Terbunuhnya Sultan Khairun pada 28 Februari 1570, karena penghianatan Lopez de Mesquita, memicu kemarahan rakyat Ternate dan Maluku pada umumnya. Penghianatan orang Portugis dengan membunuh sultan Khairun menamatkan riwayat mereka di Maluku.
Peperangan dengan Portugis memasuki fase baru yang menentukan. Sejak peristiwa naas tersebut sampai tahun 1575 berlangsung perang total antara Kerajaan Ternate dan Portugis. Seluruh rakyat mengangkat senjata di bawah pimpinan Sultan Babullah dan melibatkan berbagai wilayah yang pro terhadap Kesultanan Ternate.
Setelah penobatan Babullah sebagai sultan Ternate(1570-1583). Di bawah sumpah, ia berjanji bahwa tidak akan berhenti mengusir orang-orang Portugis dan wilayah Maluku dan menuntut penyerahan Mesquita untuk diadili.
Ia mengobarkan perang soya–soya (perang pembebasan negeri), beberapa wilayah yang ditempai Portugis digempur. Sebagain kapal berlayar meninggalkan Ternate menuju Ambon. Mendengar kabar tersebut, Babullah segera mengirimkan 5 (lima) kora-kora berkekuatan 500 prajurit menuju Ambon di bawa Kapita Kalakinko, paman—nya sendiri.
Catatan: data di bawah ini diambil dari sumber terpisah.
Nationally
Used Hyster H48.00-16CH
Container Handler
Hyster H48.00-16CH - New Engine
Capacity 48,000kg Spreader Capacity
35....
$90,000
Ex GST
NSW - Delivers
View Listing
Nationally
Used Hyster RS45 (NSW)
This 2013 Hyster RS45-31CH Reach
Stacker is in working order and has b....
Tahun 1671, Babullah menyusun strategi untuk melumpuhkan kekuatan Portugis di Hitu dan Ambon, dengan mengirimkan satu armada di bawah pimpinan Kapita Rubohongi. Misi itu berhasil merebut Hitu Selatan. Armada yang dipimpin oleh Rubohongi, berhasil menguasai Hitu, Buru, Seram, dan sebagian teluk Tomini.
Baabullah semasa perang melawan Portugis mendapat dukungan dan suplai pasukan dari berbagai pualu dengan jumlah yang variasi dan secara keseluruhan mencapai 128.550 orang/prajurit yang siap berperang dan mati di jalan Allah.
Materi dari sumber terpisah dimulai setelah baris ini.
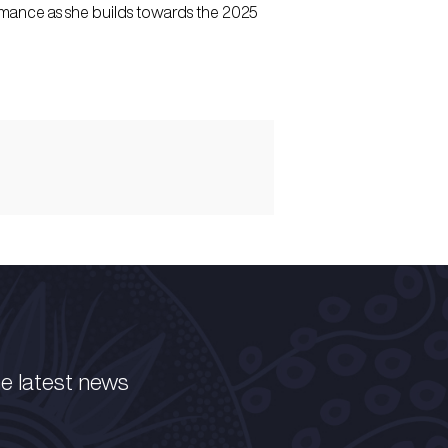
rmance as she builds towards the 2025
he latest news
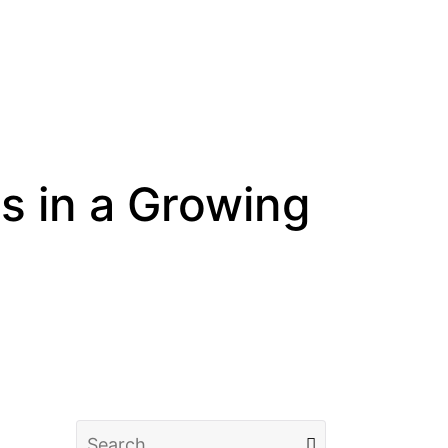
 in a Growing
Semasa Bababullah memimpin perang terhadap Portugis bernilai unsur Islam yang sangat menonjol. Laporan para Jesuit saat itu, yakin betul bahwa sejumlah besar haji (ulama) tiba di Maluku berasal dari Mekah, Aceh dan Malaya, mereka membawa hak-hak istimewa dan hukum-hukum Islam.
Keperkasaan dan semangat yang hebat dari Sultan Babullah, perang besar antara Ternate dan kerajaan Islam lainnnya melawan Portugis dianggapnya sebagai perang jihad. Oleh karena itu, Sultan Babullah diangkat sebagai Khalifah Imperium Islam Nusantara oleh Sidang Majelis Raja-Raja yang bersekutu dengan Ternate.
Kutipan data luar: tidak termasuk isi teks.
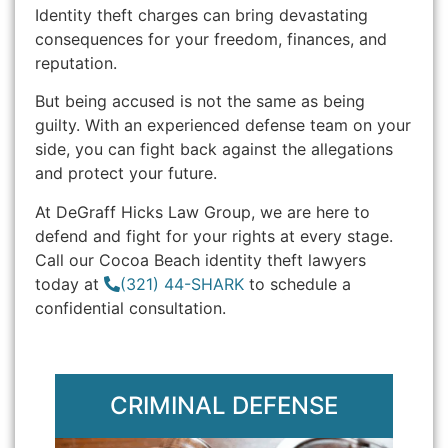
Identity theft charges can bring devastating
consequences for your freedom, finances, and
reputation.
But being accused is not the same as being
guilty. With an experienced defense team on your
side, you can fight back against the allegations
and protect your future.
At DeGraff Hicks Law Group, we are here to
defend and fight for your rights at every stage.
Call our Cocoa Beach identity theft lawyers
today at
(321) 44-SHARK
to schedule a
confidential consultation.
CRIMINAL DEFENSE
Umat Islam di Maluku mengutuk keras penghianatan dan pembunuhan secara keji terhadap sultan Khairun. Meskipun demikiam, sebagai patriot sultan Babullah—pun memberi ultimatum agar orang Portugis yang berada di dalam benteng menyerah dan diperbolehkan meninggalkan Ternate.
Babullah telah menunjukan sikap patriot dan sifat kemanusiaan dan toleransi. Sikap toleransi Babullah terbukti, ketika di dengarnya penderitaan orang-orang Portugis yang ada di dalam benteng, ia pun mengeluarkan ultimatum, bahwa: 1) Portugis harus menyerah dalam waktu satu hari (24 jam) dengan membawa harta benda dan diperlakukan secara adil dan 2) Mereka yang telah beristrikan pribumi Ternate diperbolehkan tetap tinggal dengan syarat dijadikan kawula kerajaan.
Akhirnya pada tanggal 27 Desember 1575 Gubernur de Lacerda mengibarkan bendera putih tanda menyerah kepada sultan Babullah dan benteng Nostra Senora del Rosario jatuh. Pasukan Portugis meninggalkan pulau rempah-rempah tersebut menuju ke ujung pulau Timor.
Dibawah pimpinan Sultan Babullah, Ternate mencapai puncak kejayaan, wilayah kekuasaan dan pengaruhnya membentang dari Sulawesi Utara, Tengah dan Timur di anggota barat sampai kepulauan Marshall dibagian timur, dari Filipina (Selatan) di anggota utara sampai sejauh kepulauan Kai dan Nusa Tenggara di bagian selatan. Sultan Babullah dijuluki Francis Drake, penguasa dari 100 pulau.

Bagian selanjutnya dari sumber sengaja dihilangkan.